MM: Como acabei de dizer,
Moçambique está a mudar. E o que mais me chama a atenção é a preservação de
valores culturais. Quando chegas a Maputo, vês na praia da Costa do Sol jovens
que praticam essas crenças e rituais [maziones], mas quando te encontras com
eles no escritório não querem que os reconheças. Para mim, isso tem a ver com o
capitalismo, com a globalização que estamos a viver. Estamos a tentar fugir da
nossa cultura para aceitar a cultura globalizada, algo que, a meu ver, não
deveria existir. Nesse sentido, uso a fotografia como uma forma de incentivar e
preservar esses valores culturais para que um dia sejam lembrados. Como se diz,
a fotografia é a memória e o testemunho.
DW África: Tens projetos
pessoais. Queres falar-nos de alguns deles?
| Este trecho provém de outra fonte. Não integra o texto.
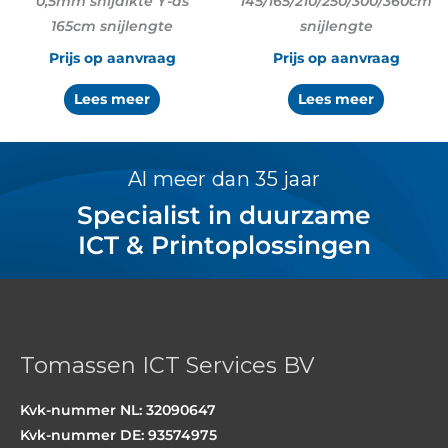
0,5mm snijdikte Y-as
145/165/210/250/300/360cm
165cm snijlengte
snijlengte
Prijs op aanvraag
Prijs op aanvraag
Lees meer
Lees meer
Al meer dan 35 jaar
Specialist in duurzame
ICT & Printoplossingen
Tomassen ICT Services BV
Kvk-nummer NL: 32090647
Kvk-nummer DE: 93574975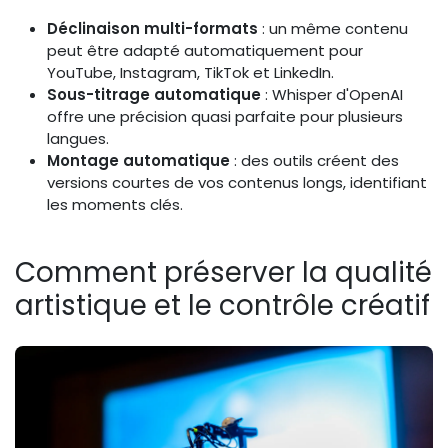
Déclinaison multi-formats
: un même contenu
peut être adapté automatiquement pour
YouTube, Instagram, TikTok et LinkedIn.
Sous-titrage automatique
: Whisper d'OpenAI
offre une précision quasi parfaite pour plusieurs
langues.
Montage automatique
: des outils créent des
versions courtes de vos contenus longs, identifiant
les moments clés.
Comment préserver la qualité
artistique et le contrôle créatif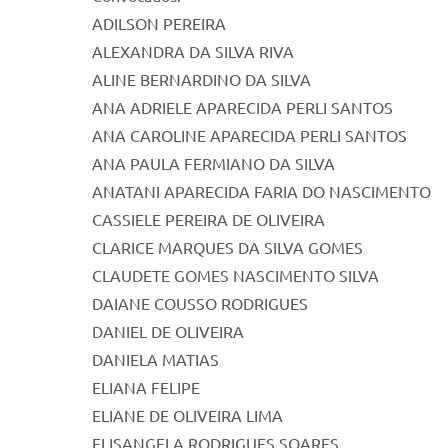
ADILSON PEREIRA
ALEXANDRA DA SILVA RIVA
ALINE BERNARDINO DA SILVA
ANA ADRIELE APARECIDA PERLI SANTOS
ANA CAROLINE APARECIDA PERLI SANTOS
ANA PAULA FERMIANO DA SILVA
ANATANI APARECIDA FARIA DO NASCIMENTO
CASSIELE PEREIRA DE OLIVEIRA
CLARICE MARQUES DA SILVA GOMES
CLAUDETE GOMES NASCIMENTO SILVA
DAIANE COUSSO RODRIGUES
DANIEL DE OLIVEIRA
DANIELA MATIAS
ELIANA FELIPE
ELIANE DE OLIVEIRA LIMA
ELISANGELA RODRIGUES SOARES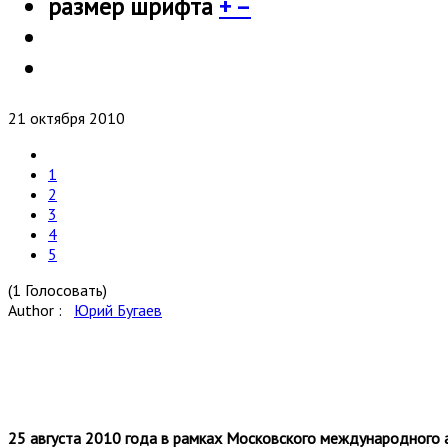
размер шрифта
+
–
21 октября 2010
1
2
3
4
5
(1 Голосовать)
Author :
Юрий Бугаев
25 августа 2010 года в рамках Московского международного 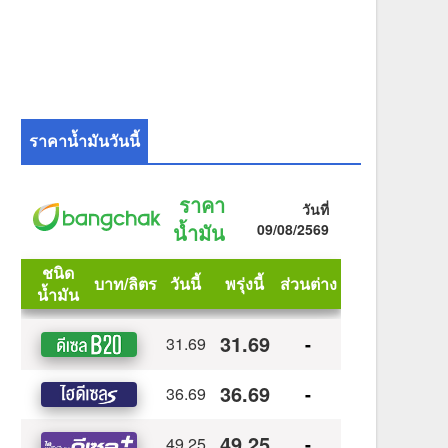
ราคาน้ำมันวันนี้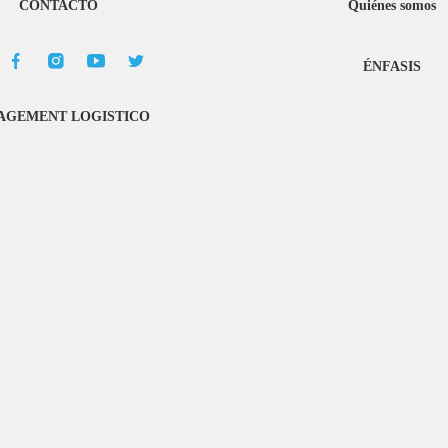
CONTACTO
Quiénes somos
ÉNFASIS
GEMENT LOGISTICO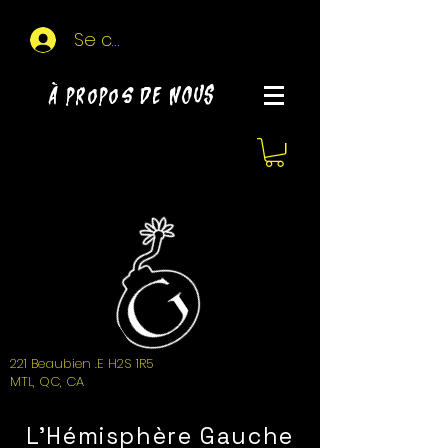
Se connecter
À propos de NOUS
221 Beaubien .E H2S 1R5
MTL, QC, CA
L'Hémisphère Gauche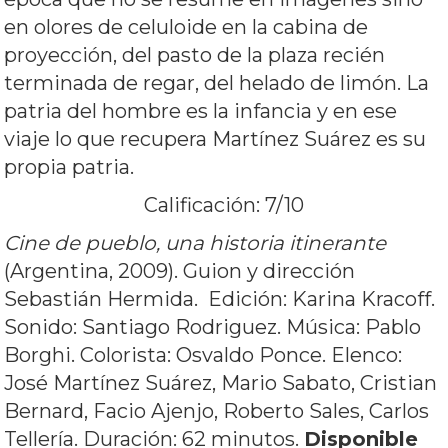
en olores de celuloide en la cabina de
proyección, del pasto de la plaza recién
terminada de regar, del helado de limón. La
patria del hombre es la infancia y en ese
viaje lo que recupera Martínez Suárez es su
propia patria.
Calificación: 7/10
Cine de pueblo, una historia itinerante
(Argentina, 2009). Guion y dirección
Sebastián Hermida. Edición: Karina Kracoff.
Sonido: Santiago Rodriguez. Música: Pablo
Borghi. Colorista: Osvaldo Ponce. Elenco:
José Martínez Suárez, Mario Sabato, Cristian
Bernard, Facio Ajenjo, Roberto Sales, Carlos
Tellería. Duración: 62 minutos.
Disponible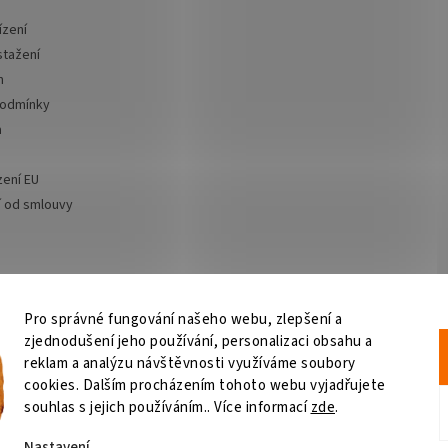
ízení
stažení
m
podmínky
a
zení EU
 od smlouvy
Pro správné fungování našeho webu, zlepšení a
zjednodušení jeho používání, personalizaci obsahu a
Výčepní zařízení
OSMO CZ
Barvy Příbram
Obchodní podmínky
GDPR
reklam a analýzu návštěvnosti využíváme soubory
cookies. Dalším procházením tohoto webu vyjadřujete
souhlas s jejich používáním.. Více informací
zde
.
Nastavení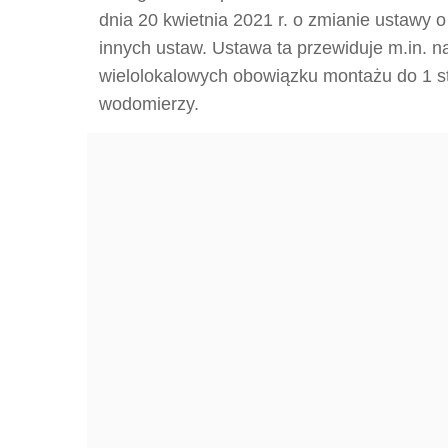
dnia 20 kwietnia 2021 r. o zmianie ustawy 
innych ustaw. Ustawa ta przewiduje m.in. n
wielolokalowych obowiązku montażu do 1 sty
wodomierzy.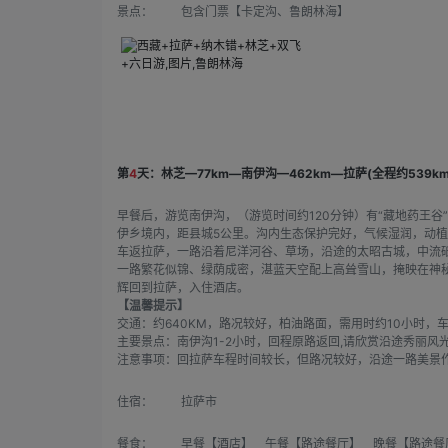
景点：
包含门票【卡定沟、鲁朗林海】
第
4
天：林芝—77km—南伊沟—462km—拉萨(全程约539km
早餐后，游览南伊沟，（游览时间约120分钟）有“藏地药王
伊乡境内，距县城5公里。沟内生态保护完好，气候湿润，动植
车返拉萨，一路沿着尼洋河谷、草场，沿途的太昭古城，中流
一路繁花似锦、绿荫成密，湛蓝天空配上高耸雪山，掩映在神
辉回到拉萨，入住酒店。
【温馨提示】
交通：约640KM，路况较好，柏油路面，需用时约10小时，
主要景点：南伊沟1-2小时，回程原路返回,请欣赏沿途秀丽风
注意事项：回拉萨车程时间较长，但路况较好，沿途一路美景
住宿：
拉萨市
餐食：
早餐【酒店】 午餐【路途餐厅】 晚餐【路途餐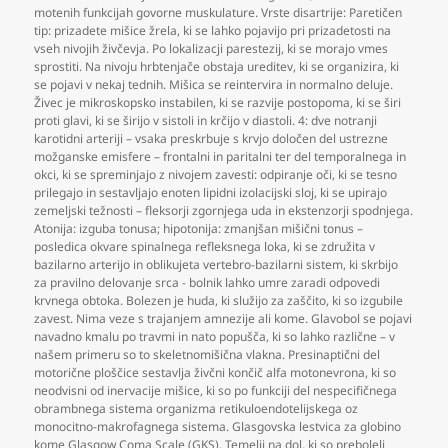
motenih funkcijah govorne muskulature. Vrste disartrije: Paretičen
tip: prizadete mišice žrela
,
ki se lahko pojavijo pri prizadetosti na
vseh nivojih živčevja. Po lokalizacji parestezij
,
ki se morajo vmes
sprostiti. Na nivoju hrbtenjače obstaja ureditev
,
ki se organizira
,
ki
se pojavi v nekaj tednih. Mišica se reintervira in normalno deluje.
Živec je mikroskopsko instabilen
,
ki se razvije postopoma
,
ki se širi
proti glavi
,
ki se širijo v sistoli in krčijo v diastoli. 4: dve notranji
karotidni arteriji – vsaka preskrbuje s krvjo določen del ustrezne
možganske emisfere – frontalni in paritalni ter del temporalnega in
okci
,
ki se spreminjajo z nivojem zavesti: odpiranje oči
,
ki se tesno
prilegajo in sestavljajo enoten lipidni izolacijski sloj
,
ki se upirajo
zemeljski težnosti – fleksorji zgornjega uda in ekstenzorji spodnjega.
Atonija: izguba tonusa; hipotonija: zmanjšan mišični tonus –
posledica okvare spinalnega refleksnega loka
,
ki se združita v
bazilarno arterijo in oblikujeta vertebro-bazilarni sistem
,
ki skrbijo
za pravilno delovanje srca - bolnik lahko umre zaradi odpovedi
krvnega obtoka. Bolezen je huda
,
ki služijo za zaščito
,
ki so izgubile
zavest. Nima veze s trajanjem amnezije ali kome. Glavobol se pojavi
navadno kmalu po travmi in nato popušča
,
ki so lahko različne – v
našem primeru so to skeletnomišična vlakna. Presinaptični del
motorične ploščice sestavlja živčni končič alfa motonevrona
,
ki so
neodvisni od inervacije mišice
,
ki so po funkciji del nespecifičnega
obrambnega sistema organizma retikuloendotelijskega oz
monocitno-makrofagnega sistema. Glasgovska lestvica za globino
kome Glasgow Coma Scale (GKS). Temelji na dol
,
ki so preboleli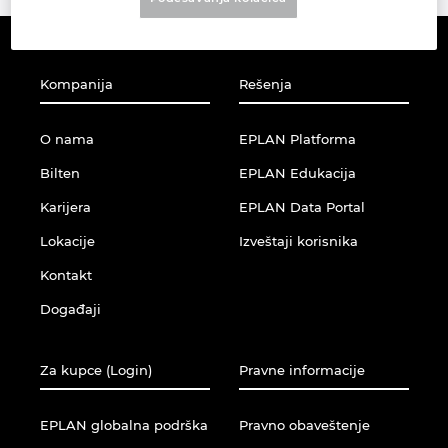
Brunei
Tehnologija gradnje
Konfiguracija
EPLAN Data Portal
Bugarska
Izveštaji korisnika
EPLAN Education za učionice
Kompanija
Rešenja
Češka
EPLAN Education za studente
O nama
EPLAN Platforma
Čile
Bilten
EPLAN Edukacija
EPLAN Collaboration Apps
Karijera
EPLAN Data Portal
Danska
Lokacije
Izveštaji korisnika
Filipini
Kontakt
Događaji
Finska
Francuska
Za kupce (Login)
Pravne informacije
Grčka
EPLAN globalna podrška
Pravno obaveštenje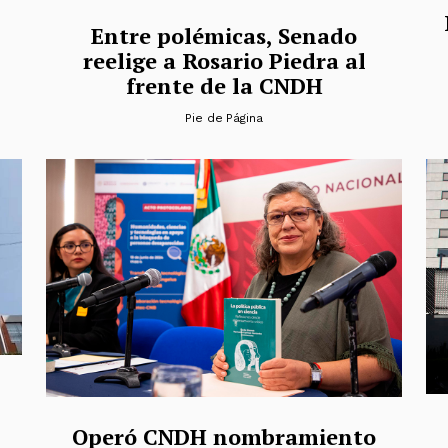
Entre polémicas, Senado
reelige a Rosario Piedra al
frente de la CNDH
Pie de Página
Operó CNDH nombramiento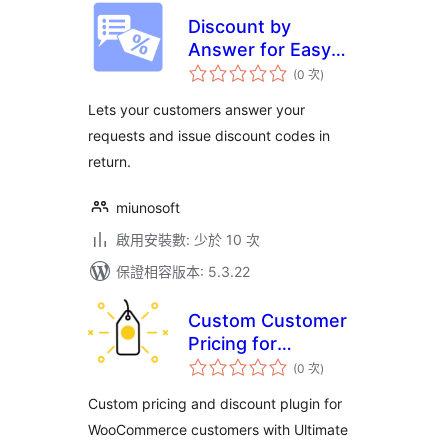
Discount by
Answer for Easy
評
Digital Downloads
(0 次
)
分
次
數
Lets your customers answer your
requests and issue discount codes in
return.
miunosoft
啟用安裝數: 少於 10 次
保證相容版本: 5.3.22
Custom Customer
Pricing for
評
WooCommerce
(0 次
)
分
次
數
Custom pricing and discount plugin for
WooCommerce customers with Ultimate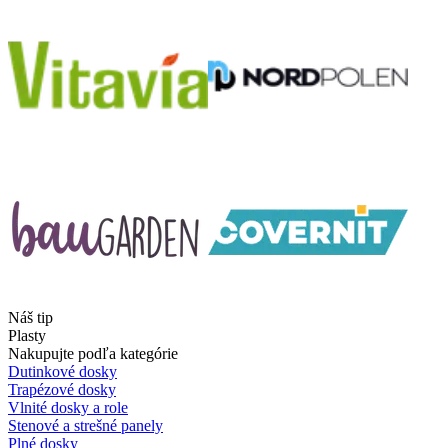
Náš tip
Plasty
Nakupujte podľa kategórie
Dutinkové dosky
Trapézové dosky
Vlnité dosky a role
Stenové a strešné panely
Plné dosky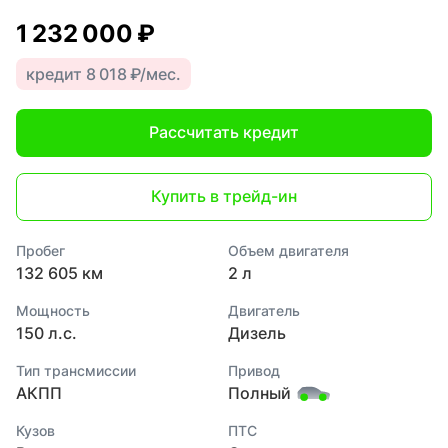
1 232 000 ₽
кредит 8 018 ₽/мес.
Рассчитать кредит
Купить в трейд-ин
Пробег
Объем двигателя
132 605 км
2 л
Мощность
Двигатель
150 л.с.
Дизель
Тип трансмиссии
Привод
АКПП
Полный
Кузов
ПТС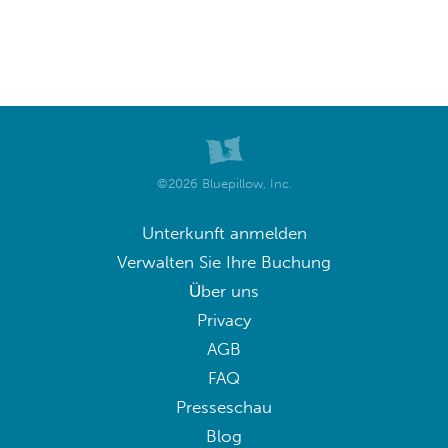
©2026 Bluepillow, Inc.
Unterkunft anmelden
Verwalten Sie Ihre Buchung
Über uns
Privacy
AGB
FAQ
Presseschau
Blog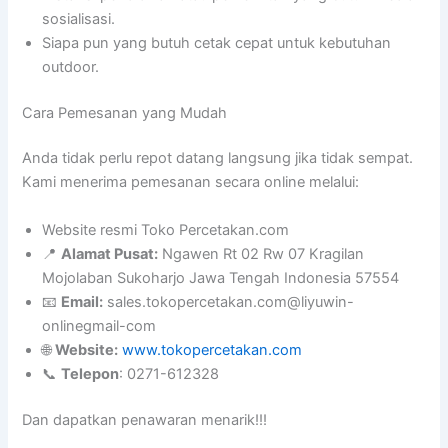
sosialisasi.
Siapa pun yang butuh cetak cepat untuk kebutuhan
outdoor.
Cara Pemesanan yang Mudah
Anda tidak perlu repot datang langsung jika tidak sempat.
Kami menerima pemesanan secara online melalui:
Website resmi Toko Percetakan.com
📍
Alamat Pusat:
Ngawen Rt 02 Rw 07 Kragilan
Mojolaban Sukoharjo Jawa Tengah Indonesia 57554
📧
Email:
sales.tokopercetakan.com@liyuwin-
onlinegmail-com
🌐
Website:
www.tokopercetakan.com
📞
Telepon
: 0271-612328
Dan dapatkan penawaran menarik!!!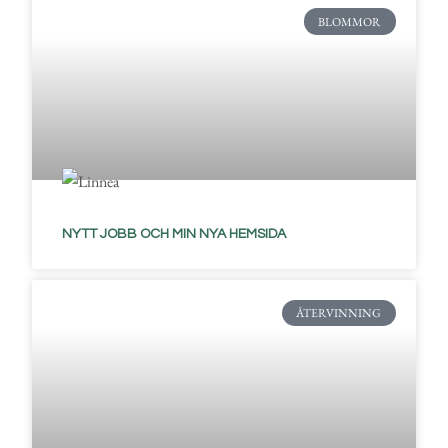
BLOMMOR
NYTT JOBB OCH MIN NYA HEMSIDA
ÅTERVINNING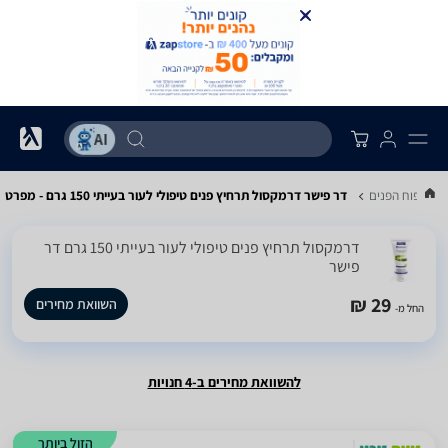
ם לטיפוח הפנים
דר פישר דרמקסול תרחיץ פנים טיפולי לעור בעייתי 150 גרם - מפרט
דרמקסול תרחיץ פנים טיפולי לעור בעייתי 150 גרם ‏דר
פישר
29 ₪
השוואת מחירים
החל מ-
להשוואת מחירים ב-4 חנויות
הזול ביותר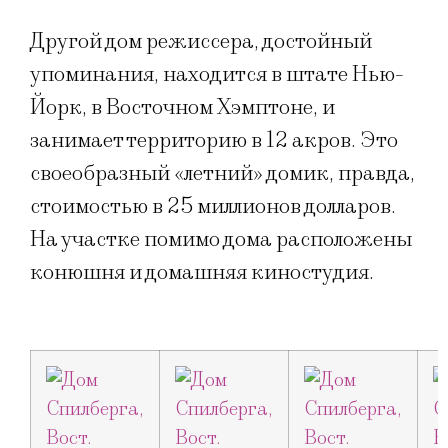
Другой дом режиссера, достойный
упоминания, находится в штате Нью-
Йорк, в Восточном Хэмптоне, и
занимает территорию в 12 акров. Это
своеобразный «летний» домик, правда,
стоимостью в 25 миллионов долларов.
На участке помимо дома расположены
конюшня и домашняя киностудия.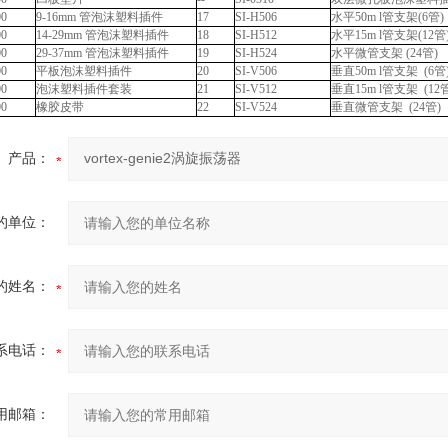
00
9-16mm 管泡沫塑料插件
17
SI-H506
水平50m l管支架(6管)
00
14-29mm 管泡沫塑料插件
18
SI-H512
水平15m l管支架(12管
00
29-37mm 管泡沫塑料插件
19
SI-H524
水平微管支架 (24管)
00
平板泡沫塑料插件
20
SI-V506
垂直50m l管支架 (6管
00
泡沫塑料插件套装
21
SI-V512
垂直15m l管支架 (12
00
橡胶皮带
22
SI-V524
垂直微管支架 (24管)
产品：
的单位：
的姓名：
系电话：
用邮箱：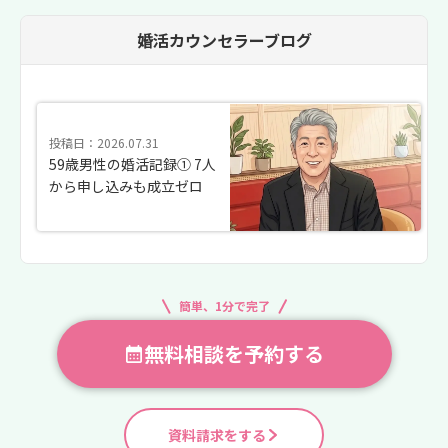
婚活カウンセラーブログ
投稿日：2026.07.31
59歳男性の婚活記録① 7人
から申し込みも成立ゼロ
簡単、1分で完了
無料相談を予約する
資料請求をする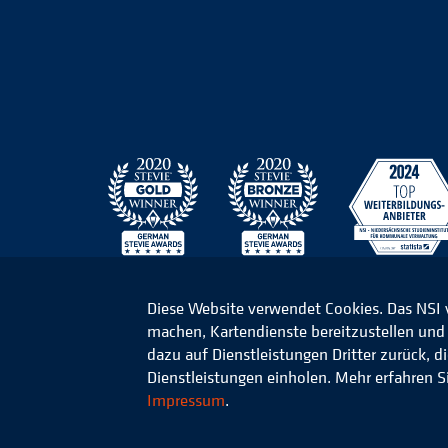
Diese Website verwendet Cookies. Das NSI
machen, Kartendienste bereitzustellen und d
© 2026 Niedersächsisches Studieninstitut für k
dazu auf Dienstleistungen Dritter zurück, 
Dienstleistungen einholen. Mehr erfahren S
Impressum
.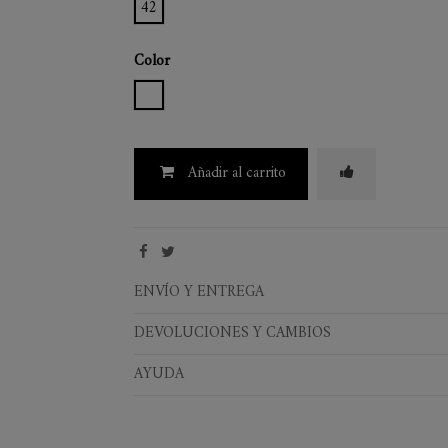
42
Color
WHITE
Añadir al carrito
ENVÍO Y ENTREGA
DEVOLUCIONES Y CAMBIOS
AYUDA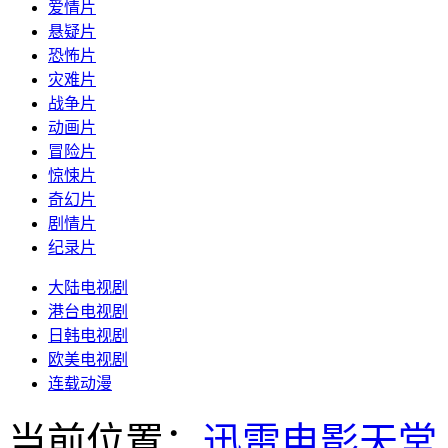
爱情片
悬疑片
恐怖片
灾难片
战争片
动画片
冒险片
惊悚片
奇幻片
剧情片
纪录片
大陆电视剧
港台电视剧
日韩电视剧
欧美电视剧
连载动漫
当前位置：
迅雷电影天堂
MM: Esse é um dos projetos
pessoais que vai resultar num livro que vai sair já em março e também estou a
pesquisar outros temas em Moçambique.
DW África: E projetos que
beneficiem moçambicanos, como, por exemplo, oficinas de fotografia?
MM: Já há alguns anos que
tenho estado a tentar fazer em Moçambique e isso tem sido complicado devido ao
nosso famoso coro, que são as condições e os interesses do Governo. Mesmo
assim, não sou de culpar os outros e de parar, mas não é fácil. Tentei fazer
muitas coisas, como o festival de fotografia, que nunca chegou a funcionar,
tentei criar alguns prémios que não chegaram a funcionar e, neste momento,
estou a afastar-me um pouco de algumas energias a nível local, criando projetos
pessoalmente.
Estou a montar o meu centro de
residência na Ponta de Ouro e tenho o objetivo de convidar artistas de fora e
locais que possam criar projetos de modo a beneficiar a comunidade local e a
educar a mesma comunidade para que ela também entenda sobre a arte, porque
muitas vezes o artista cria projetos na comunidade e depois leva para uma
galeria que está no centro da cidade e quem frequenta é a elite. E depois,
quando criamos projetos, a comunidade não entende e reclamamos que a sociedade
não entende nada.
DW África: Disseste que tiveste
projetos que não funcionaram. Quais foram os entraves?
MM: Nesse projeto como
fotógrafo quis convidar pessoas para participarem, porque ninguém pode fazer
nada sozinho. Estava a andar tudo bem e as pessoas prometiam associar-se, mas,
na prática, não o faziam. Aquelas que aceitaram participar depois sentiram um
peso. porque não tinham nenhum retorno financeiro. porque não temos nenhum
apoio ou parceria a nível local. Até havia parcerias, mas só ofereciam o espaço.
DW África: E que tipo de
colaboração tens com o Ministério da Cultura?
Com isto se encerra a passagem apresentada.